Kegagalan Konferensi Tingkat Tinggi (KTT) ASEAN di Kamboja bulan Juli 2012 yang lalu untuk menentukan komunike bersama terhadap China terkait dengan sengketa wilayah Laut China Selatan memperlihatkan persoalan kian memanas. Penyelesaian ke tataran diplomasi masih belum menunjukkan titik terang. Sengketa tersebut bahkan telah membelah sikap negara-negara ASEAN.
Kegagalan menghasilkan komunike bersama merupakan peristiwa pertama kalinya dalam 45 tahun keberadaan perhimpunan Asia Tenggara itu. Hal itu menunjukkan betapa China sudah demikian besar memainkan pengaruh mereka kepada sejumlah anggota ASEAN yang tidak terlibat sengketa.
Sebaliknya, negara yang bersengketa dengan China–Filipina, Vietnam, Malaysia, dan Brunei–merasa ditinggalkan sesama anggota ASEAN. Padahal, keempat negara itu berharap ada sikap tegas dan kecaman ASEAN terhadap sikap agresif China di wilayah sengketa.
Kamboja yang menjadi tuan rumah bersikap jauh dari harapan. Phnom Penh justru menolak tindakan-tindakan yang dinilai dapat memicu kemarahan China. Tidak mengherankan bila Filipina langsung menuding Kamboja yang kukuh menentang setiap pernyataan keras itu sebagai biang kegagalan tersebut.
Sebaliknya, Menteri Luar Negeri Kamboja Hor Namhong menyangkal tudingan itu. Dia menyatakan kegagalan tersebut adalah kegagalan bersama ASEAN.
Sekretaris Jenderal ASEAN Surin Pitsuwan tidak bisa menyembunyikan kekecewaan yang mendalam terhadap kegagalan itu. “Kami membutuhkan waktu untuk pulih,” ungkapnya seperti dikutip Wsj.com. “ASEAN harus belajar untuk mengonsolidasi dan mengoordinasikan sikap jika ingin terlibat dalam komunitas global.”
Kekecewaan serupa ditunjukkan Menlu RI Marty Natalegawa.
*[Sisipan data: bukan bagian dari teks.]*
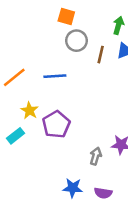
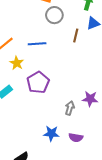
brown line: (101, 55) -> (76, 36), moved
yellow star: (30, 110) -> (17, 63), moved

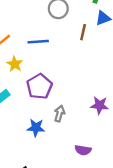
gray arrow: (70, 108) -> (59, 114), moved
blue star: (51, 133) -> (36, 128), moved

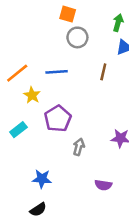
brown line: (83, 32) -> (103, 72), moved
blue star: (36, 128) -> (42, 179), moved

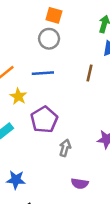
gray circle: (77, 37) -> (49, 39), moved
blue star: (42, 179) -> (16, 180), moved
purple semicircle: (103, 185) -> (80, 183), moved

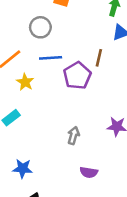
gray circle: (49, 39) -> (40, 27), moved
purple pentagon: (44, 120) -> (77, 76), moved

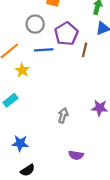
purple pentagon: (77, 76) -> (66, 34), moved
purple semicircle: (89, 172) -> (76, 155), moved

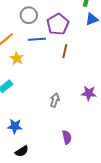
brown line: (85, 50) -> (65, 51), moved
purple semicircle: (76, 155) -> (67, 137), turned -112

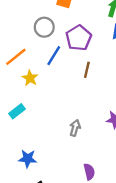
blue line: (37, 39) -> (54, 56), turned -54

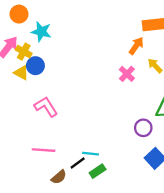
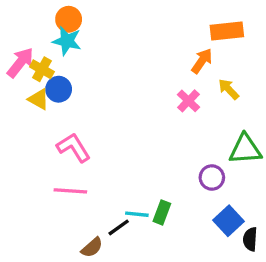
orange circle: (19, 14) -> (69, 19), moved
pink line: (44, 150) -> (70, 191), moved
green rectangle: (98, 171) -> (162, 212), moved, turned -35

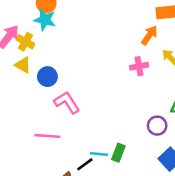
blue circle: (59, 89) -> (47, 77), moved
pink cross: (189, 101) -> (139, 66), turned 36
pink L-shape: (74, 148) -> (67, 102), moved

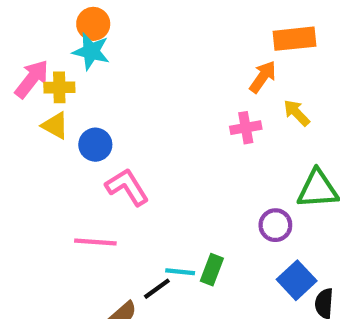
yellow cross: (26, 42) -> (59, 87), turned -30

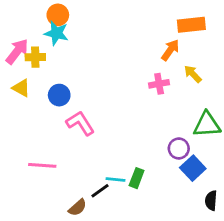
yellow triangle: (55, 126) -> (21, 88), moved
pink line: (95, 242) -> (42, 165), moved
blue square: (297, 280) -> (193, 168), moved

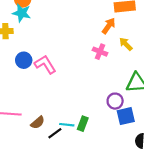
pink cross: (159, 84) -> (100, 52), turned 32
pink L-shape: (80, 123) -> (45, 64), moved
blue square: (193, 168) -> (126, 116), turned 30
brown semicircle: (77, 208) -> (38, 123), moved

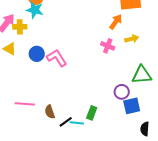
yellow arrow: (126, 44) -> (132, 39), turned 120
brown semicircle: (38, 123) -> (50, 112), turned 112
cyan line: (67, 125) -> (77, 123), moved

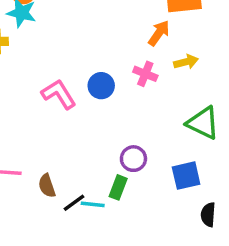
blue circle: (37, 54) -> (101, 86), moved
green triangle: (142, 75) -> (203, 123), turned 30
purple circle: (122, 92) -> (133, 159), moved

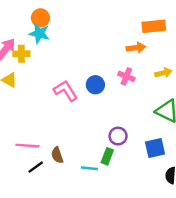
orange arrow: (159, 33) -> (136, 48), turned 48
yellow arrow: (186, 62) -> (163, 73), moved
black line: (74, 203) -> (36, 167), moved

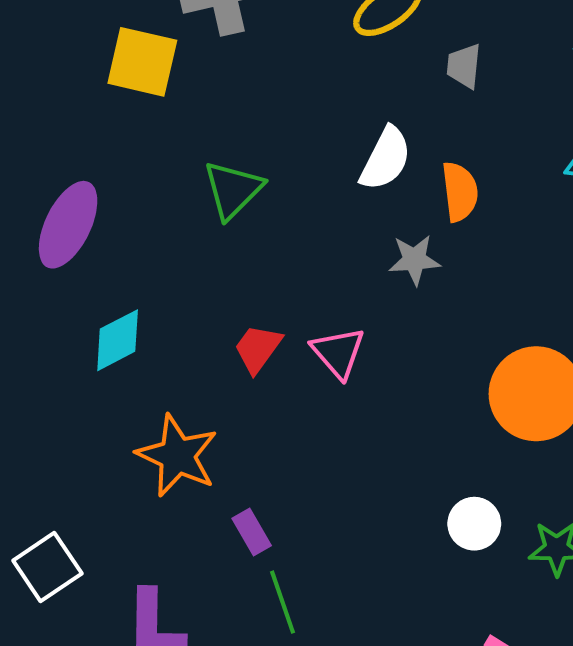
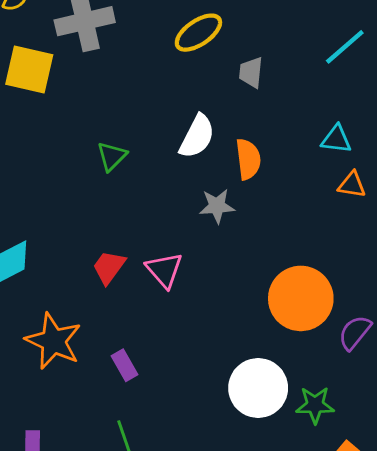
green triangle: (233, 190) -> (112, 156), moved, size x0.7
white circle: (474, 524) -> (258, 388), size x1.6
purple rectangle: (252, 532) -> (124, 365), moved

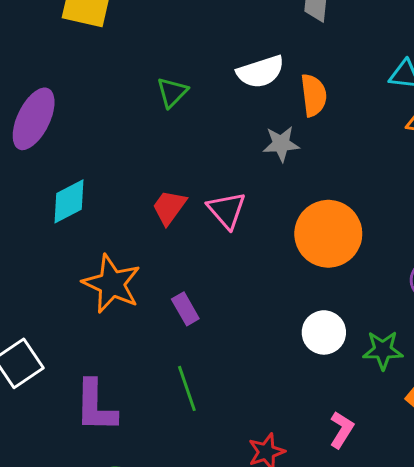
white semicircle: (197, 136) -> (261, 72), turned 45
orange circle: (301, 298) -> (328, 234), moved
white circle: (258, 388) -> (324, 332), size x0.7

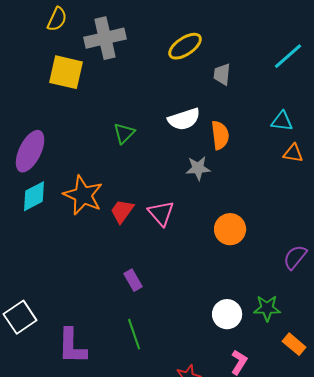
cyan diamond: (69, 201) -> (34, 196), moved
orange circle: (328, 234) -> (230, 229), size x0.7
orange star: (112, 284) -> (83, 195), moved
white circle: (324, 332) -> (227, 314), moved

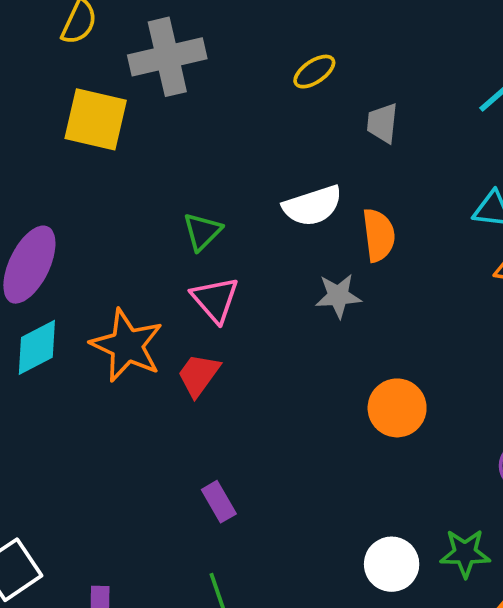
yellow ellipse: (185, 46) -> (314, 72), size x0.7
pink triangle: (161, 213) -> (215, 299), moved

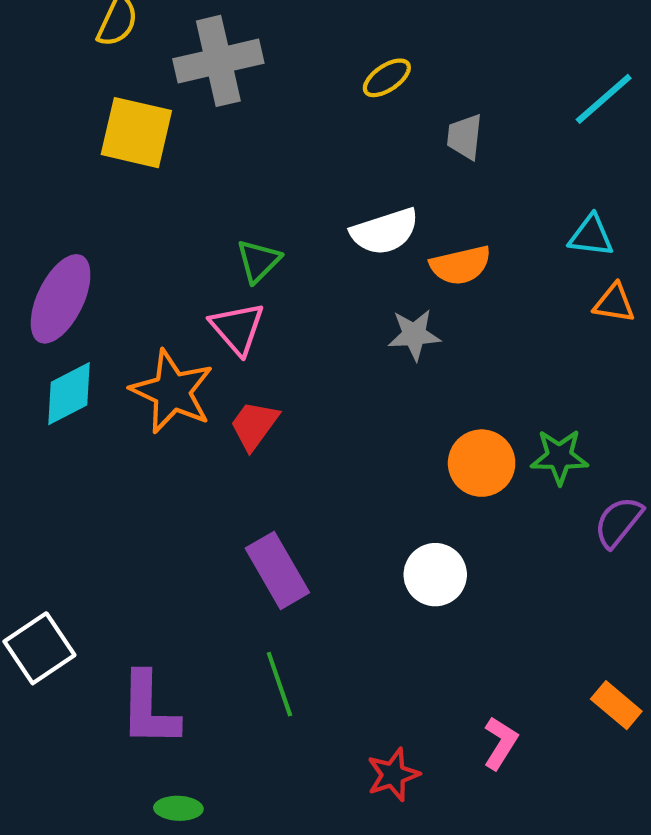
orange semicircle: (379, 235) -> (461, 265), turned 84
pink triangle: (215, 299) -> (237, 328), moved
purple rectangle: (219, 502) -> (277, 570), size x1.6
green star: (465, 553) -> (559, 457), moved
white circle: (392, 564) -> (435, 575), moved

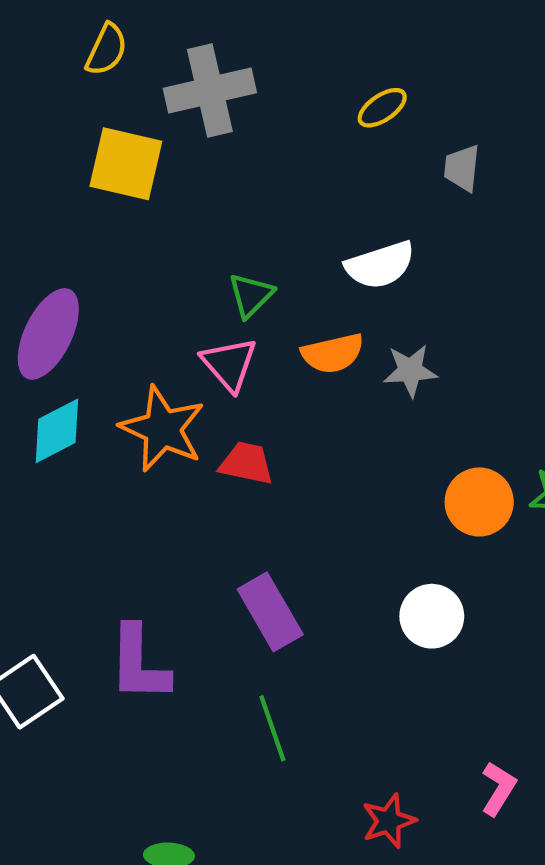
orange semicircle: (461, 265) -> (333, 353), moved
red trapezoid: (254, 425) -> (246, 463), turned 66
purple L-shape: (149, 709) -> (139, 664), moved

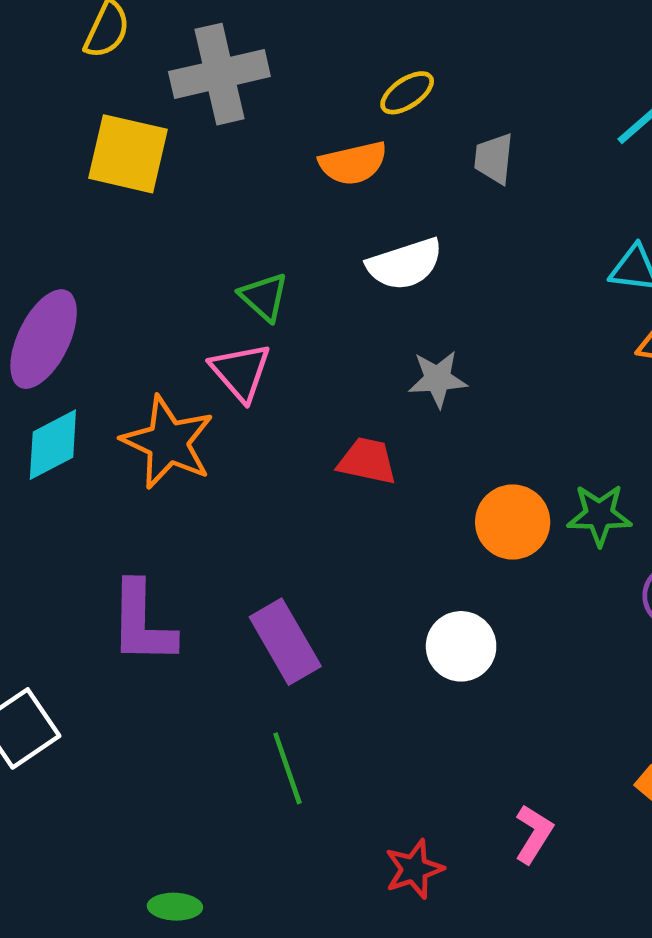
green triangle: (251, 295) -> (264, 297), turned -33
orange semicircle: (333, 353) -> (353, 163), moved
red trapezoid: (246, 463) -> (367, 461), moved
purple L-shape: (139, 664) -> (142, 623), moved

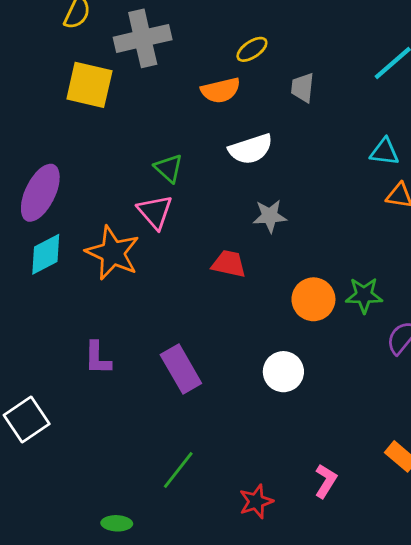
purple L-shape: (142, 623) -> (98, 358), size x0.7
green line: (287, 768) -> (178, 470), moved, turned 57

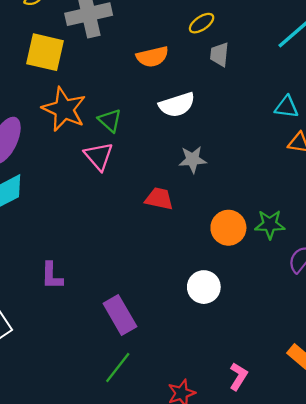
yellow ellipse: (252, 49) -> (202, 23), moved
orange star: (113, 253) -> (64, 109), moved
purple rectangle: (181, 369) -> (120, 315), moved

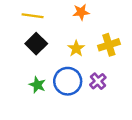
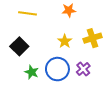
black square: (36, 44) -> (19, 46), moved

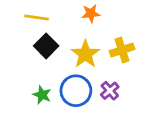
yellow star: (65, 41) -> (85, 54), size x1.5
black square: (19, 46) -> (46, 46), moved

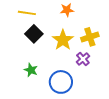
blue circle: (76, 91) -> (61, 82), moved
purple cross: (110, 91) -> (83, 59), moved

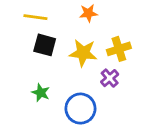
black square: (34, 34) -> (45, 45), turned -30
yellow star: (63, 40) -> (83, 53), turned -30

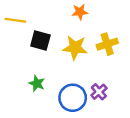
yellow line: (35, 17) -> (15, 20), moved
purple cross: (110, 78) -> (99, 92), moved

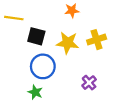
green star: (37, 83) -> (35, 92), moved
blue circle: (73, 98) -> (43, 66), moved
Dia bahkan sempat mengatakan kegagalan itu sangat tidak bertanggung jawab setelah KTT berakhir, Jumat (13/7/12). Namun, dia kemudian menyangkal telah terjadi perpecahan di antara anggota.
Menurut Marty, pertemuan itu telah menginspirasinya untuk terus mendorong pemberlakuan ASEAN Code of Conduct (CoC) mengenai sengketa Laut China Selatan. “Ini akan membuat saya semakin bertekad untuk mendorong CoC sehingga semua menjadi semakin kontekstual,” ungkapnya.
“Sekalipun ada insiden ini, kita harus tetap memiliki tujuan. Kita harus terus maju dan bukan terpinggirkan oleh insiden ini,” tegas Marty.
Kawasan Laut China Selatan yang disengketakan diperkirakan memiliki cadangan kandungan minyak sebanyak 30 miliar metrik ton dan 16 triliun meter kubik gas. Menurut kantor berita China Xinhua, jumlah itu sama dengan sepertiga cadangan gas dan minyak China.
Karena itu, tidak berlebihan bila ‘Negeri Tirai Bambu’ yang dikenal haus akan energi itu berkeras mengklaim hampir seluruh kawasan Laut China Selatan. Klaim China termasuk perairan yang berada di dekat negara-negara tetangga mereka.
Di sisi lain, Filipina mengatakan wilayah yang disengketakan berada dalam zona eksklusif ekonomi mereka, yang berjarak 200 mil laut dari bibir pantai.
Filipina bersama Vietnam menolak peta wilayah perairan yang dikeluarkan China sebagai basis bagi pengembangan bersama kawasan itu.
Mereka gencar mencari penyelesaian masalah itu di tingkat regional, terutama dengan dukungan Amerika Serikat (AS), sekutu Filipina yang juga memiliki kepentingan besar di wilayah tersebut.
Menlu AS Hillary Clinton mendesak setiap negara untuk membuat klaim wilayah mereka berdasarkan Hukum Laut PBB. Namun, China menolak usulan itu karena bisa dipastikan mereka bakal kehilangan banyak klaim wilayah.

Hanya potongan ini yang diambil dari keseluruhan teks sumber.